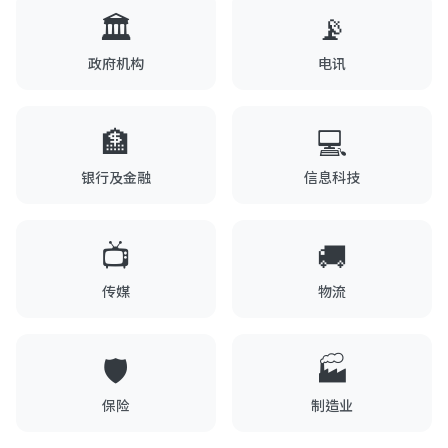
🏛️
📡
政府机构
电讯
🏦
💻
银行及金融
信息科技
📺
🚚
传媒
物流
🛡️
🏭
保险
制造业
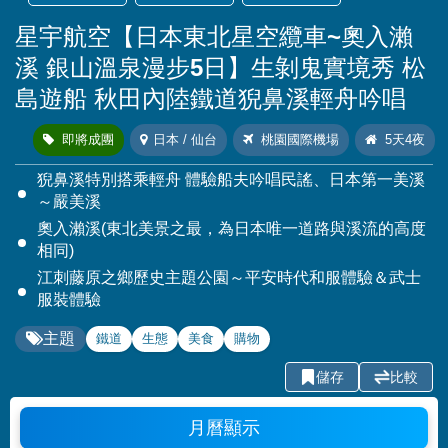
星宇航空【日本東北星空纜車~奧入瀨
溪 銀山溫泉漫步5日】生剝鬼實境秀 松
島遊船 秋田內陸鐵道猊鼻溪輕舟吟唱
即將成團
日本 / 仙台
桃園國際機場
5天4夜
猊鼻溪特別搭乘輕舟 體驗船夫吟唱民謠、日本第一美溪
～嚴美溪
奧入瀨溪(東北美景之最，為日本唯一道路與溪流的高度
相同)
江刺藤原之鄉歷史主題公園～平安時代和服體驗＆武士
服裝體驗
主題
鐵道
生態
美食
購物
儲存
比較
月曆顯示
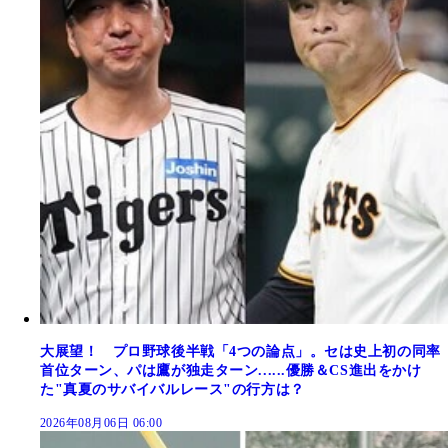
大展望！ プロ野球後半戦「4つの論点」。セは史上初の同率
首位ターン、パは鷹が独走ターン......優勝＆CS進出をかけ
た"真夏のサバイバルレース"の行方は？
2026年08月06日 06:00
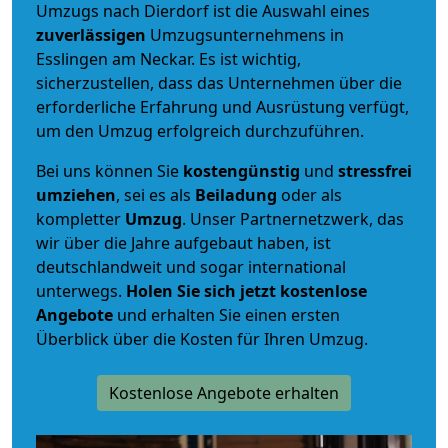
Umzugs nach Dierdorf ist die Auswahl eines
zuverlässigen
Umzugsunternehmens in
Esslingen am Neckar. Es ist wichtig,
sicherzustellen, dass das Unternehmen über die
erforderliche Erfahrung und Ausrüstung verfügt,
um den Umzug erfolgreich durchzuführen.
Bei uns können Sie
kostengünstig
und
stressfrei
umziehen
, sei es als
Beiladung
oder als
kompletter
Umzug
. Unser Partnernetzwerk, das
wir über die Jahre aufgebaut haben, ist
deutschlandweit und sogar international
unterwegs.
Holen Sie sich jetzt kostenlose
Angebote
und erhalten Sie einen ersten
Überblick über die Kosten für Ihren Umzug.
Kostenlose Angebote erhalten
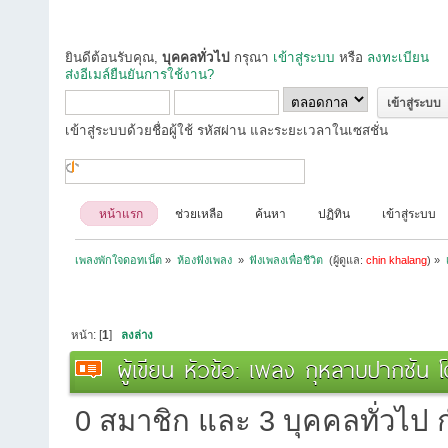
ยินดีต้อนรับคุณ,
บุคคลทั่วไป
กรุณา
เข้าสู่ระบบ
หรือ
ลงทะเบียน
ส่งอีเมล์ยืนยันการใช้งาน?
เข้าสู่ระบบด้วยชื่อผู้ใช้ รหัสผ่าน และระยะเวลาในเซสชั่น
หน้าแรก
ช่วยเหลือ
ค้นหา
ปฏิทิน
เข้าสู่ระบบ
เพลงพักใจดอทเน็ต
»
ห้องฟังเพลง 
»
ฟังเพลงเพื่อชีวิต 
(ผู้ดูแล:
chin khalang
) »
หน้า: [
1
]
ลงล่าง
ผู้เขียน
หัวข้อ: เพลง กุหลาบปากซัน โด
0 สมาชิก และ 3 บุคคลทั่วไป กำ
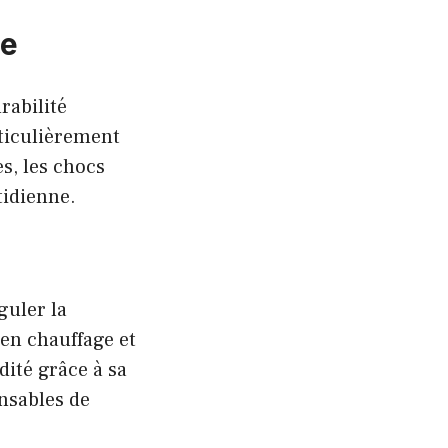
ne
rabilité
rticulièrement
es, les chocs
tidienne.
guler la
 en chauffage et
dité grâce à sa
onsables de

Activity:
Pick each line holding the word "über" out of the data and copy it.

Solution:
sicherzustellen, dass das Unternehmen über die
wir über die Jahre aufgebaut haben, ist
Überblick über die Kosten für Ihren Umzug.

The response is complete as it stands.